_WHAT TO DO_. For each line in the data below that holds "emenda", return a copy.

TASK DATA Block Start

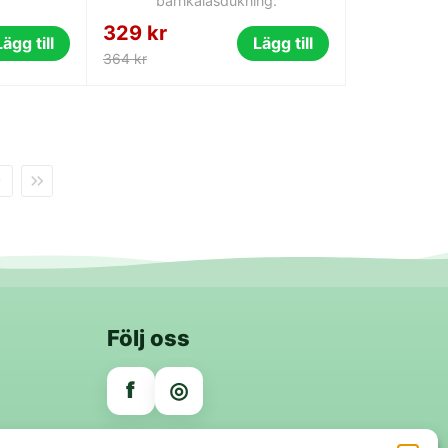
barnkalasdukning.
329 kr
Lägg till
Lägg till
364 kr
Följ oss
f
◎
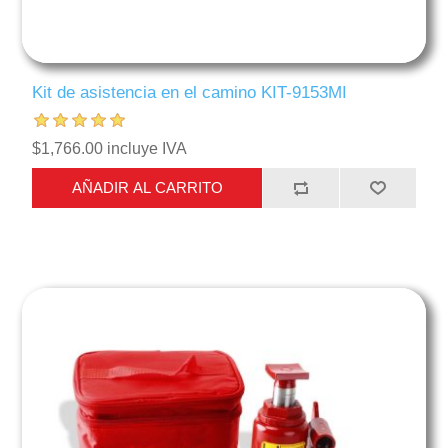
Kit de asistencia en el camino KIT-9153MI
$1,766.00 incluye IVA
AÑADIR AL CARRITO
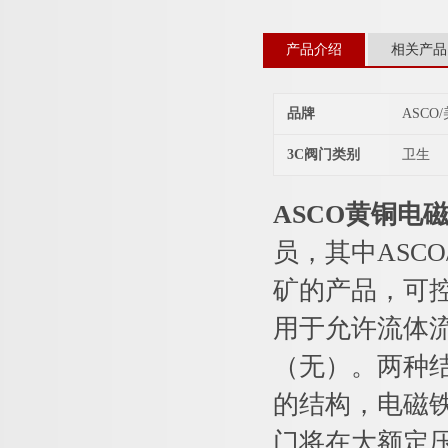
产品介绍
相关产品
品牌
ASCO
3C阀门类别
卫生
ASCO黄铜电磁阀
员，其中ASCO
矿的产品，可控
用于允许流体
（无）。两种
的结构，电磁
门将在大额定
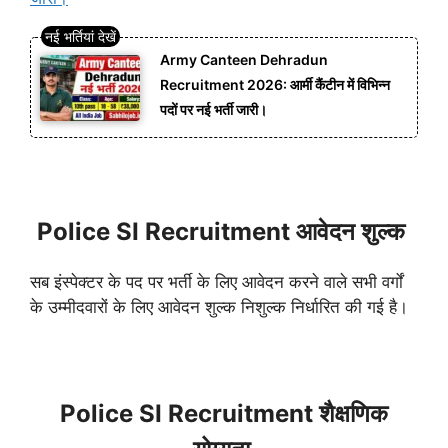
Army Canteen Dehradun
Recruitment 2026: आर्मी कैंटीन में विभिन्न
पदों पर नई भर्ती जारी।
Police SI Recruitment आवेदन शुल्क
सब इंस्पेक्टर के पद पर भर्ती के लिए आवेदन करने वाले सभी वर्गों
के उम्मीदवारों के लिए आवेदन शुल्क निशुल्क निर्धारित की गई है।
Police SI Recruitment शैक्षणिक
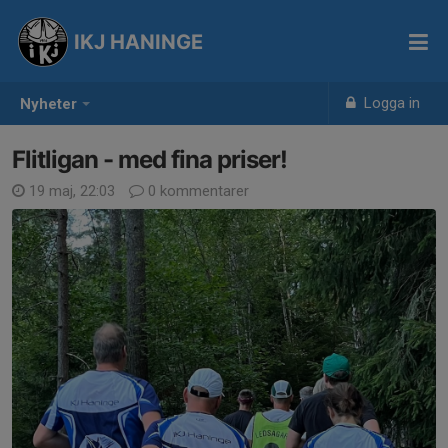
IKJ HANINGE
Logga in
Nyheter
Flitligan - med fina priser!
19 maj, 22:03
0 kommentarer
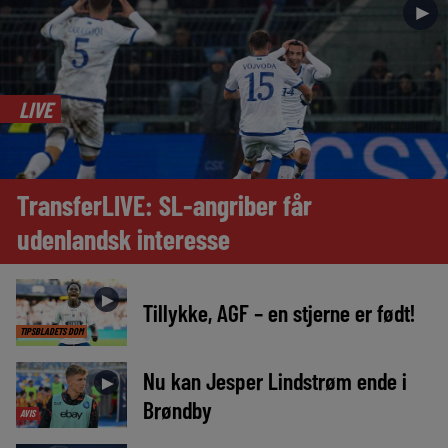
►
LIVE
TransferLIVE: SL-angriber får
udenlandsk interesse
►
Tillykke, AGF – en stjerne er født!
TIPSBLADETS DOM
Nu kan Jesper Lindstrøm ende i
►
Brøndby
AVIS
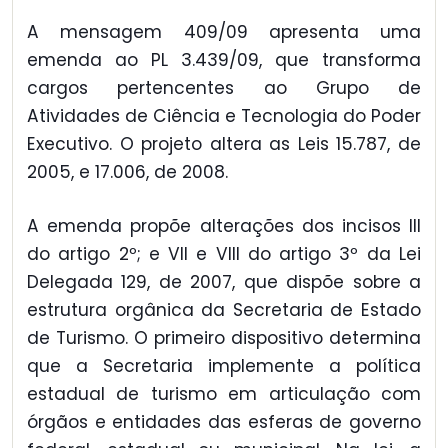
A mensagem 409/09 apresenta uma
emenda ao PL 3.439/09, que transforma
cargos pertencentes ao Grupo de
Atividades de Ciência e Tecnologia do Poder
Executivo. O projeto altera as Leis 15.787, de
2005, e 17.006, de 2008.
A emenda propõe alterações dos incisos III
do artigo 2º; e VII e VIII do artigo 3º da Lei
Delegada 129, de 2007, que dispõe sobre a
estrutura orgânica da Secretaria de Estado
de Turismo. O primeiro dispositivo determina
que a Secretaria implemente a política
estadual de turismo em articulação com
órgãos e entidades das esferas de governo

TASK DATA Block End

_EXERCISE ANSWER_.
emenda ao PL 3.439/09, que transforma
A emenda propõe alterações dos incisos III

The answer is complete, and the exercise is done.